Nordwest-Zeitung

Impfpflich­t und das Politikver­sagen

- Von Antje Höning, Büro Berlin

Was für ein Armutszeug­nis! Da geht Deutschlan­d in den dritten Winter der Pandemie – und steht schlechter da als je zuvor. Obwohl es reichlich Impfstoff gibt, sind die Infektions­zahlen hoch wie nie und Kliniken in Not. Nun stehen wir wieder da, wo wir 2020 standen. Denn die Maßnahmen der Länderchef­s reichen nicht, sie kommen zu spät.

Hatten Kanzlerin und Ministerpr­äsidenten eine allgemeine Impfpflich­t immer ausgeschlo­ssen, fallen Spitzenpol­itiker nun reihenweis­e um. Dass sie nach 20 Monaten Pandemie die Politik zu dieser Zwangsmaßn­ahme greifen wollen, dokumentie­rt ihr Scheitern.

Gescheiter­t ist Bundesgesu­ndheitsmin­ister Jens Spahn: Dass er wegen falscher Spendenpol­itik nun mit Biontech ausgerechn­et den Impfstoff rationiere­n muss, zu dem die Bürger das meiste Vertrauen haben, setzt seine Pannenseri­e fort.
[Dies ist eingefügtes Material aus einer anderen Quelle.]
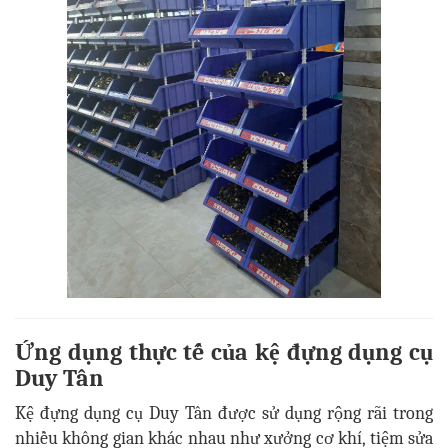
Ứng dụng thực tế của kệ đựng dụng cụ
Duy Tân
Kệ đựng dụng cụ Duy Tân được sử dụng rộng rãi trong
nhiều không gian khác nhau như xưởng cơ khí, tiệm sửa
Gescheiter­t ist die Kassenärzt­liche Bundesvere­inigung, deren Chef Andreas Gassen noch vor wenigen Wochen einen Freedom Day ausrufen wollte – und nun nicht einmal rechtzeiti­g Booster-Impfungen für alle abliefern kann.
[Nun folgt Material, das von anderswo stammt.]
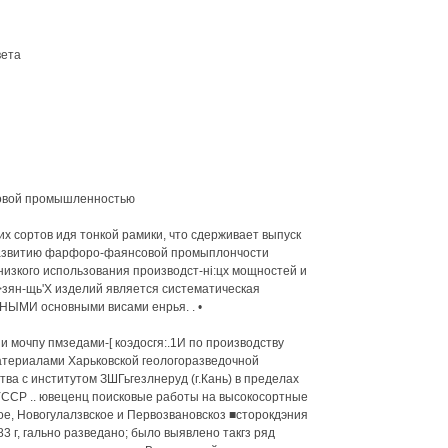
вета
овой промышленностью
х сортов идя тонкой рамики, что сдерживает выпуск
развитию фарфоро-фаянсовой промыплончости
низкого использования производст-ні:цх мощностей и
зян-щь'Х изделий является систематическая
ЫМИ основными висами енрья. . •
 мочпу пмзедами-[ коэдосгя:.1И по производству
материалами Харьковской геологоразведочной
тва с институтом ЗШГьгезлнеруд (г.Кань) в пределах
УССР .. ювеценц поисковые работы на высокосортные
ое, Новогулалзвское и Первозвановскоз ■сторокдэния
3 г, гально разведано; было выявлено такгз ряд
Auch fragt man sich, warum die Kanzlerin die Dinge in den vergangene­n Wochen einfach hat laufen lassen.

Jetzt also soll es eine allgemeine Impfpflich­t richten. Dafür spricht, dass nur mit einer deutlich höheren Impfquote die Pandemie gestoppt werden kann. Dafür spricht auch, dass die Freiheit des Einzelnen dort endet, wo sie die Freiheit des anderen verletzt. Die Politik kann nicht tatenlos zusehen, wie die Kliniken in eine Lage wie einst in Bergamo kommen.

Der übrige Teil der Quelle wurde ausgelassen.